Stored items from a collection:
★ ★ ★

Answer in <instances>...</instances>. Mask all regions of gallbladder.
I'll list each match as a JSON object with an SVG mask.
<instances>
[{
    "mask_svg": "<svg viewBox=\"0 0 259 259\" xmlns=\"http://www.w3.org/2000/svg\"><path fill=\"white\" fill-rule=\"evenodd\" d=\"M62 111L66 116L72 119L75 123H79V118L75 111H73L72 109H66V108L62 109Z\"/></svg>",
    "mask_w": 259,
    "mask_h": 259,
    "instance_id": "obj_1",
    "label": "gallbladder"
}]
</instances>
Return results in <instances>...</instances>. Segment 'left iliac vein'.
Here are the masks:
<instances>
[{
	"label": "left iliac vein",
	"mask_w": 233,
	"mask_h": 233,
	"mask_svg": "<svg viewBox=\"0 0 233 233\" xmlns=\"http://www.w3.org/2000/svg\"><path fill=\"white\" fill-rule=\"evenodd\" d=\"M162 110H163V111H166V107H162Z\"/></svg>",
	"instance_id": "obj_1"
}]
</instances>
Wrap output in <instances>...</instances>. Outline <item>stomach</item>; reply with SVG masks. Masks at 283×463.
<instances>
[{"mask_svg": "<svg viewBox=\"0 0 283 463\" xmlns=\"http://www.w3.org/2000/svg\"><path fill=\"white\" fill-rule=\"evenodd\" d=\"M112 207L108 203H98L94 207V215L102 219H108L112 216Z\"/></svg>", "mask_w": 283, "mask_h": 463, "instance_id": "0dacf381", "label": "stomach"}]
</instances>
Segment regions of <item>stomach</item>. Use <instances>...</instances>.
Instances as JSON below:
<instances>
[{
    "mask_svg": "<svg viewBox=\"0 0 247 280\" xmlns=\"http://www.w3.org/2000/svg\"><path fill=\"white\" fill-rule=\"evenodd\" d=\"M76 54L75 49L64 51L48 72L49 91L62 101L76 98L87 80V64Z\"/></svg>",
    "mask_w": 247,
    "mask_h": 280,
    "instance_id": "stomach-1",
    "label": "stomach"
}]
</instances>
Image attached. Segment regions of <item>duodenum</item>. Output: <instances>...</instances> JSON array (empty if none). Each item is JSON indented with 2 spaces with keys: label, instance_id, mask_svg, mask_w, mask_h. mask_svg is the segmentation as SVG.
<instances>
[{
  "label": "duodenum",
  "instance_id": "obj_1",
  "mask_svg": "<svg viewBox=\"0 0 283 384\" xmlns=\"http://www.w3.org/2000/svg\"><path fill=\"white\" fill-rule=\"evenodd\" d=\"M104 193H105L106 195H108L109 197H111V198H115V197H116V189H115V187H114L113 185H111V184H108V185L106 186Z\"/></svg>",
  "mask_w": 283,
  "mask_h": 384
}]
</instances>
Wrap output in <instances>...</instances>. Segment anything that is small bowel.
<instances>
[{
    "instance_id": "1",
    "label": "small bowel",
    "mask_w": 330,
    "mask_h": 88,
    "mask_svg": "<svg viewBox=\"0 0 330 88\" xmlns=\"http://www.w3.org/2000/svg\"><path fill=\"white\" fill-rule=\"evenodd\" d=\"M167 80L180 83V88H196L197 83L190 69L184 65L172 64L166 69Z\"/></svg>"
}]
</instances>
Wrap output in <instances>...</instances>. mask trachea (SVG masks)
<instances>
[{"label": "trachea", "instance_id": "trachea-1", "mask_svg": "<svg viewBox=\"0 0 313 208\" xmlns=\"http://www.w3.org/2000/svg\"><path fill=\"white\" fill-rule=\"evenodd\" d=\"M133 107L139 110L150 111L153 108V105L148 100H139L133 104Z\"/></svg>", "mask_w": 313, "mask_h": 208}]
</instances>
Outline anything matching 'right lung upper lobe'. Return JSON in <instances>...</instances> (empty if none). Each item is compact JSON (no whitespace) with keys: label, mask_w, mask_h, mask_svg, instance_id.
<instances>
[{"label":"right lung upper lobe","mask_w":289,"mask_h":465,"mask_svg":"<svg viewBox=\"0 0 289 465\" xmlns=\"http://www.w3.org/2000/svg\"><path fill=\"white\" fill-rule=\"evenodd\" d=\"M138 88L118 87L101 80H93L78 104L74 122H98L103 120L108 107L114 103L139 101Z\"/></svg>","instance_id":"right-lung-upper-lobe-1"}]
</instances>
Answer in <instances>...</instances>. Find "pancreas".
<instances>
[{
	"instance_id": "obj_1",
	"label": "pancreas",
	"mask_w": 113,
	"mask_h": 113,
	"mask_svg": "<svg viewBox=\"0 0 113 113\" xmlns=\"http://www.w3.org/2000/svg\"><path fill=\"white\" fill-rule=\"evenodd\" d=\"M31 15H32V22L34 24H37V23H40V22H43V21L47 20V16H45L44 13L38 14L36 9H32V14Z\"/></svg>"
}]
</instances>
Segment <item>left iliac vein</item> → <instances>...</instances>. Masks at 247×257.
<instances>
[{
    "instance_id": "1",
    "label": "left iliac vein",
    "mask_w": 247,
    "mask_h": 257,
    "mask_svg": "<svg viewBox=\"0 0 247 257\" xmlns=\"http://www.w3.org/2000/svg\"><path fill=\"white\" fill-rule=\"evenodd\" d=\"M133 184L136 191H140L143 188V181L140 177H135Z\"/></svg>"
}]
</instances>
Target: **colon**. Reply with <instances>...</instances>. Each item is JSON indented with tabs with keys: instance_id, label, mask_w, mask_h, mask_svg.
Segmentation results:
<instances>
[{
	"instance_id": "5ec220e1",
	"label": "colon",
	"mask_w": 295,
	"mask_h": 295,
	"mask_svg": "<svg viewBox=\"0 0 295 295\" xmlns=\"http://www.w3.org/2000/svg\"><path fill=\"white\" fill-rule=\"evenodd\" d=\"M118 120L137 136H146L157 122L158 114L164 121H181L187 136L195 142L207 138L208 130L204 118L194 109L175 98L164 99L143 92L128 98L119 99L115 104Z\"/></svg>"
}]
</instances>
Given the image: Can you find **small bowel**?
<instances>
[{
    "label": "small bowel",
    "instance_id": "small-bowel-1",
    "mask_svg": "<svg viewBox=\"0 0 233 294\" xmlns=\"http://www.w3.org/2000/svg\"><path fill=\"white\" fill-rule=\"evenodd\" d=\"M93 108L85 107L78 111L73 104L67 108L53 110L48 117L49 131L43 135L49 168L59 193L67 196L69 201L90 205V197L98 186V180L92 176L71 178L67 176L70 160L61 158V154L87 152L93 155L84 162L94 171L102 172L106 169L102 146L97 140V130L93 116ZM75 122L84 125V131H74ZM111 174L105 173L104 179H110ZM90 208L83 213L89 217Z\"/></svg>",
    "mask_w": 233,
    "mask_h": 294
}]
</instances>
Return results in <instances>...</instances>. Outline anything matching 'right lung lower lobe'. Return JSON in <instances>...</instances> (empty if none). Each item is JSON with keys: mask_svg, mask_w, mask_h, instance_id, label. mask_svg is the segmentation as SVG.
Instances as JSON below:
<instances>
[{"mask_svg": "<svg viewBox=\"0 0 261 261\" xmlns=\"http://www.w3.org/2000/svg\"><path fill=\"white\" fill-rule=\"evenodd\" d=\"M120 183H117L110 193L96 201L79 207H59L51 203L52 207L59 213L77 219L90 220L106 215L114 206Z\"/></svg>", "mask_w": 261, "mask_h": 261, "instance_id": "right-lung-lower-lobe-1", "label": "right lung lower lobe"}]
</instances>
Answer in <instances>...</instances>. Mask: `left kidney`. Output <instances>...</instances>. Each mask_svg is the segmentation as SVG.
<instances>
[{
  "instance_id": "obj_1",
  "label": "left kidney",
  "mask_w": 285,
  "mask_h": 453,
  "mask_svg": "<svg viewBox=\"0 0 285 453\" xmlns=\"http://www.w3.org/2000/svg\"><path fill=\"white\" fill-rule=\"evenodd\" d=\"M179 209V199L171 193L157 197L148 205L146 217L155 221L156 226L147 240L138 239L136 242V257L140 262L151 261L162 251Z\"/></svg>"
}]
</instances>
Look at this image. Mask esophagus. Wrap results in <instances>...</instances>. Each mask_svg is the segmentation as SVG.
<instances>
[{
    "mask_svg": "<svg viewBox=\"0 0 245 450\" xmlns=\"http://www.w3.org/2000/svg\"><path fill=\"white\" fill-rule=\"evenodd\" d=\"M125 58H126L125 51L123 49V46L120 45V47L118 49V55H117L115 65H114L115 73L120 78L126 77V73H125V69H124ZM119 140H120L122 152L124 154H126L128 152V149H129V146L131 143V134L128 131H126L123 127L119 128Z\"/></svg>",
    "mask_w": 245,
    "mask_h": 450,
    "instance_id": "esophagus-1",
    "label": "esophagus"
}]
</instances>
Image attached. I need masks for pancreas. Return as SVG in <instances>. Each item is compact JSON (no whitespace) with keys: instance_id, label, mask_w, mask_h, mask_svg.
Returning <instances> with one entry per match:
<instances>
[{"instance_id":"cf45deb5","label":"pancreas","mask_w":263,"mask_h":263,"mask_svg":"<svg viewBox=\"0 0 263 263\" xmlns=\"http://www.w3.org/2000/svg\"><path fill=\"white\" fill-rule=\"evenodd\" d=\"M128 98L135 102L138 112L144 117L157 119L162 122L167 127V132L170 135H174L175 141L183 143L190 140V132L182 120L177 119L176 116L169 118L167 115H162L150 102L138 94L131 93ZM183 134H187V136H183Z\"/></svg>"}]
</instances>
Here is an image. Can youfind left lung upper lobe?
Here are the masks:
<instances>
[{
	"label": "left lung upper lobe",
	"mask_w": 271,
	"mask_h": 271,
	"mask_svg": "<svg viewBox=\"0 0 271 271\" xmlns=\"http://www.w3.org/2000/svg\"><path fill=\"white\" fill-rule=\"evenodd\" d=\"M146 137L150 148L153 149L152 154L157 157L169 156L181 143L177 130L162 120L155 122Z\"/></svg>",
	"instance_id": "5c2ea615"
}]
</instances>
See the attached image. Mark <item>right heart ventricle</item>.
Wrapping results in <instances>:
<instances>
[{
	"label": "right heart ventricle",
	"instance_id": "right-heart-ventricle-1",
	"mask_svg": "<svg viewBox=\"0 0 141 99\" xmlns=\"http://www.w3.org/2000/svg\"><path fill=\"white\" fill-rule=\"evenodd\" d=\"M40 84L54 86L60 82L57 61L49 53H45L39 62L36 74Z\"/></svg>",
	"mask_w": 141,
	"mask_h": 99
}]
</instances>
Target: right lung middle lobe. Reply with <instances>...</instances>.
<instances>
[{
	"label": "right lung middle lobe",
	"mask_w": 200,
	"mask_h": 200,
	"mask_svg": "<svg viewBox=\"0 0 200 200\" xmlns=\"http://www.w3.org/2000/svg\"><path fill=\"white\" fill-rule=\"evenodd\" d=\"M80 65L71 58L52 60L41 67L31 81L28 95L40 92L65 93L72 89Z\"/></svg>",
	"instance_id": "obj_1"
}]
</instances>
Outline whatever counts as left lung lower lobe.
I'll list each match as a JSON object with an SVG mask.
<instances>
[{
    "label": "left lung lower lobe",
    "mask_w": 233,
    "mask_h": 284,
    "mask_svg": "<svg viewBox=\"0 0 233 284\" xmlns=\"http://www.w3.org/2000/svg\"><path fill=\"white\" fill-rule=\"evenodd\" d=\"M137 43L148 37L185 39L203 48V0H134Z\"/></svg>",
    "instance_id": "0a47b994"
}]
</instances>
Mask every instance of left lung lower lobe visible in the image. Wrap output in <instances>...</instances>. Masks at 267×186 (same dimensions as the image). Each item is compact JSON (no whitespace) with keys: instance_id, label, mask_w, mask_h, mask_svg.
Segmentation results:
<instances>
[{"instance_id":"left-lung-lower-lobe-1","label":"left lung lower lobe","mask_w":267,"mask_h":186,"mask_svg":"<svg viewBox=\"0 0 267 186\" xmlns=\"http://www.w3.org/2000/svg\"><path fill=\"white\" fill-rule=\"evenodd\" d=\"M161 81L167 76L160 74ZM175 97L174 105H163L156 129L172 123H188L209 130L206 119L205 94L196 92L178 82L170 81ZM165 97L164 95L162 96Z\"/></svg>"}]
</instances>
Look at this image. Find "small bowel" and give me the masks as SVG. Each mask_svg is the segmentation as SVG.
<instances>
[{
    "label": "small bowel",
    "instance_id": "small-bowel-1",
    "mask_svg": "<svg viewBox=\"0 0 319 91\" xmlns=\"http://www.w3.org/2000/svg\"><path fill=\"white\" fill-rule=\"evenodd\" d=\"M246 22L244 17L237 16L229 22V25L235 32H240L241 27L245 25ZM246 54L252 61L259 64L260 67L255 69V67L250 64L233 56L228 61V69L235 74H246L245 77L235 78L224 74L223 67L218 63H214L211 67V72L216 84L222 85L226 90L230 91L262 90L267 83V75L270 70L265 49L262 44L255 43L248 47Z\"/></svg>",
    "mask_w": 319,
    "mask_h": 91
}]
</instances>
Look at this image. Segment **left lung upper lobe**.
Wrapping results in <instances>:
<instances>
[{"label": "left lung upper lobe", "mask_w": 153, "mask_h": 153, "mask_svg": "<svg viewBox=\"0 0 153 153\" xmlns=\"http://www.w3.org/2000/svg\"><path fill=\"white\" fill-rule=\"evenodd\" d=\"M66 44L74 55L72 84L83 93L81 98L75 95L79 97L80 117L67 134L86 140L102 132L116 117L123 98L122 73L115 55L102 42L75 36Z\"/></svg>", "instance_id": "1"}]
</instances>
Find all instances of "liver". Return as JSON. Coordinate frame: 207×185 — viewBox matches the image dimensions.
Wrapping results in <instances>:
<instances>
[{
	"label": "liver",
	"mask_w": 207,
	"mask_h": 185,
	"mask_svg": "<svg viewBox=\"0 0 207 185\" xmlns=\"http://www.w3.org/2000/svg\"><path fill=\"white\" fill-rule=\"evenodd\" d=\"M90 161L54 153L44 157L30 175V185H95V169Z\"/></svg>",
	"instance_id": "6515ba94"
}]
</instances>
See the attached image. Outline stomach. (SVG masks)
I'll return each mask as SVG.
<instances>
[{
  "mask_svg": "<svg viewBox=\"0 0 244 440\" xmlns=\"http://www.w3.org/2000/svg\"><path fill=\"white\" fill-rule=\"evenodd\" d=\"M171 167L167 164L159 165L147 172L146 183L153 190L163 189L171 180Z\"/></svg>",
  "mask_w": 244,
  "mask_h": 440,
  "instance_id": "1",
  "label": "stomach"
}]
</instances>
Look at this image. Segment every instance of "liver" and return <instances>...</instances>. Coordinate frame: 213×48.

★ ★ ★

Task details: Starting at the line with "Look at this image. Segment **left", copy each line through the end of the data, both ends included, and give nothing else.

Output of the exercise:
Look at this image. Segment **left lung upper lobe**.
Wrapping results in <instances>:
<instances>
[{"label": "left lung upper lobe", "mask_w": 153, "mask_h": 153, "mask_svg": "<svg viewBox=\"0 0 153 153\" xmlns=\"http://www.w3.org/2000/svg\"><path fill=\"white\" fill-rule=\"evenodd\" d=\"M66 44L74 55L72 84L83 93L81 98L75 95L79 97L80 117L67 134L86 140L102 132L116 117L123 98L122 73L115 55L102 42L75 36Z\"/></svg>", "instance_id": "1"}]
</instances>
Find all instances of "liver". Return as JSON. Coordinate frame: 207×185 — viewBox matches the image dimensions.
Wrapping results in <instances>:
<instances>
[{
	"label": "liver",
	"mask_w": 207,
	"mask_h": 185,
	"mask_svg": "<svg viewBox=\"0 0 207 185\" xmlns=\"http://www.w3.org/2000/svg\"><path fill=\"white\" fill-rule=\"evenodd\" d=\"M90 161L54 153L44 157L30 175V185H95V169Z\"/></svg>",
	"instance_id": "6515ba94"
}]
</instances>
See the attached image. Outline stomach. (SVG masks)
I'll return each mask as SVG.
<instances>
[{
  "mask_svg": "<svg viewBox=\"0 0 244 440\" xmlns=\"http://www.w3.org/2000/svg\"><path fill=\"white\" fill-rule=\"evenodd\" d=\"M171 167L167 164L159 165L147 172L146 183L153 190L163 189L171 180Z\"/></svg>",
  "mask_w": 244,
  "mask_h": 440,
  "instance_id": "1",
  "label": "stomach"
}]
</instances>
Look at this image. Segment every instance of "liver" and return <instances>...</instances>. Coordinate frame: 213×48.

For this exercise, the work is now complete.